Of course, the vaccines business can’t defy the current gravitational pull of the capital markets. It’s made him glad he’s not in the hot seat running any of the companies he’s gotten involved with. “It’s been brutal to raise money for companies that are losing money. I’ve never seen anything like it,” he says.
The reception from investors would surely be different this time, if they weren’t fixated on the downturn. “Todd is exactly the right guy to be able to do this,” says David Miller, president of Biotech Stock Research, an independent equity research firm in Seattle, and a former ID Biomedical shareholder. “This (strep throat vaccine) has a long regulatory road because of mistakes by others who developed similar drugs, but I think he knows exactly how to get it done.”
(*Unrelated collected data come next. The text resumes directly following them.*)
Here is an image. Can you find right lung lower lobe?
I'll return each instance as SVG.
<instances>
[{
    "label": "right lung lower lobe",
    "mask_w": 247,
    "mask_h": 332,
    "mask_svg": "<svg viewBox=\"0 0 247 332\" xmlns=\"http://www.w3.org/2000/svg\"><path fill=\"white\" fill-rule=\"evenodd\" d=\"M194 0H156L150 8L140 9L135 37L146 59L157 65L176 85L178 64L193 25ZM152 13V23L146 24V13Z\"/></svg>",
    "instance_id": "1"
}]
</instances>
Besides vaccines, Patrick has gotten involved with a variety of other small healthcare companies. “There’s no real common theme” to the companies, he says.
—Response Biomedical. This Vancouver, BC-based company offers real-time diagnostic tests for a variety of infections, which doctors can run in their office. The stock has plummeted , down more than 80 percent this year, closing at 17 cents yesterday on the Toronto Stock Exchange. “Here’s a company that has done everything they said they were going to do, fulfilled the strategic plan, and no one cares. It’s tough,” he says. (This one especially hurts, since Patrick says he put in $700,000 of his own money.)
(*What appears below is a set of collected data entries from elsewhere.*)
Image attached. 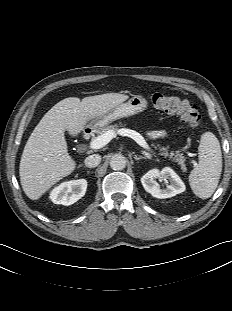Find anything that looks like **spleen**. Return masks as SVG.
I'll return each mask as SVG.
<instances>
[{
    "mask_svg": "<svg viewBox=\"0 0 232 311\" xmlns=\"http://www.w3.org/2000/svg\"><path fill=\"white\" fill-rule=\"evenodd\" d=\"M222 172V153L212 132L202 134L199 144V163L190 172L189 184L193 193L207 199L215 192Z\"/></svg>",
    "mask_w": 232,
    "mask_h": 311,
    "instance_id": "1",
    "label": "spleen"
}]
</instances>
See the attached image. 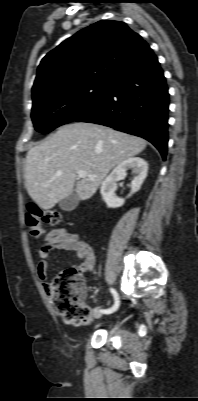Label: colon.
I'll list each match as a JSON object with an SVG mask.
<instances>
[{
	"instance_id": "obj_1",
	"label": "colon",
	"mask_w": 198,
	"mask_h": 401,
	"mask_svg": "<svg viewBox=\"0 0 198 401\" xmlns=\"http://www.w3.org/2000/svg\"><path fill=\"white\" fill-rule=\"evenodd\" d=\"M63 220L57 211L43 210L35 204H29L25 214V223L32 237H40L44 229L42 224L56 226ZM53 304L65 323L85 325L91 320V312L84 305L85 287L83 271L70 267L62 271L49 286Z\"/></svg>"
}]
</instances>
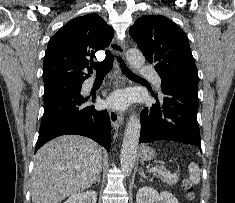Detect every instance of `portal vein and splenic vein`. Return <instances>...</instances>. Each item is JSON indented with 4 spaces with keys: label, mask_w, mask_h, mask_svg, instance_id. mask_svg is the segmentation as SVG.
<instances>
[{
    "label": "portal vein and splenic vein",
    "mask_w": 235,
    "mask_h": 203,
    "mask_svg": "<svg viewBox=\"0 0 235 203\" xmlns=\"http://www.w3.org/2000/svg\"><path fill=\"white\" fill-rule=\"evenodd\" d=\"M150 171H152V172H161V173L165 174V176H168V177L172 176L171 172H165V173L162 172L160 167L151 168Z\"/></svg>",
    "instance_id": "18ae733b"
}]
</instances>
—Inviro Medical Devices. This Atlanta-based private company makes safety syringes, so that needles don’t transmit infections through accidental pinpricks. This company is on track to produce $2 million in sales in 2008, up from $1.2 million a year, ago, even though it has been cut from 18 to seven employees. “We’ve had to cut staff and expenses to get to cash flow positive as soon as possible,” Patrick says.
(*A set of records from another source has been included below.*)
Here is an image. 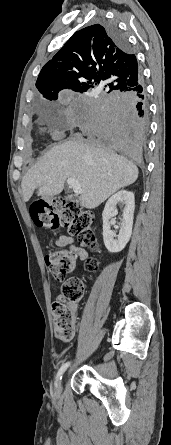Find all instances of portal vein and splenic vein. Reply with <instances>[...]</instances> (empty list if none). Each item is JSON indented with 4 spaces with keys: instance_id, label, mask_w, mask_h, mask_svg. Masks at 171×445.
Instances as JSON below:
<instances>
[{
    "instance_id": "18ae733b",
    "label": "portal vein and splenic vein",
    "mask_w": 171,
    "mask_h": 445,
    "mask_svg": "<svg viewBox=\"0 0 171 445\" xmlns=\"http://www.w3.org/2000/svg\"><path fill=\"white\" fill-rule=\"evenodd\" d=\"M67 184L69 185L70 188L73 189V192L75 194H81L82 193V189H81V186H80L79 182L77 180H75L74 178H68L67 179Z\"/></svg>"
}]
</instances>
—CRH. This Vancouver, BC-based company makes a disposable, pain-free device for removing hemorrhoids. It’s an appealing alternative to surgery, which apparently can be painful, Patrick says, although neither of us really want to know. This company has had an aggressive growth strategy, to build up 17 retail health clinics around the country, advertising its service directly to patients. “It’s like the Lasik eye surgery model,” Patrick says. It has 50 employees and is growing fast, although if it puts the brakes on growth, it would still take until the third quarter of 2009 to turn profitable, he says.
These days, Patrick is also involved with a pair of nonprofits, the sort of thing he was too busy for during his corporate days. One is the Seattle Biomedical Research Institute, where he serves as vice chairman of the board, and is working to help find partners to help develop its experimental malaria vaccine. The other is the Bellevue Boys and Girls Club. “I want to be able to give something back,” he says.
He’s also finding time to golf, go fly fishing, ski, and go duck hunting. I asked if he’d ever consider coming back to run a company, and he left the door open to the idea, but said he’d want to make sure it’s the right opportunity. “I’d think about it,” he says. “I’m not that good a golfer.”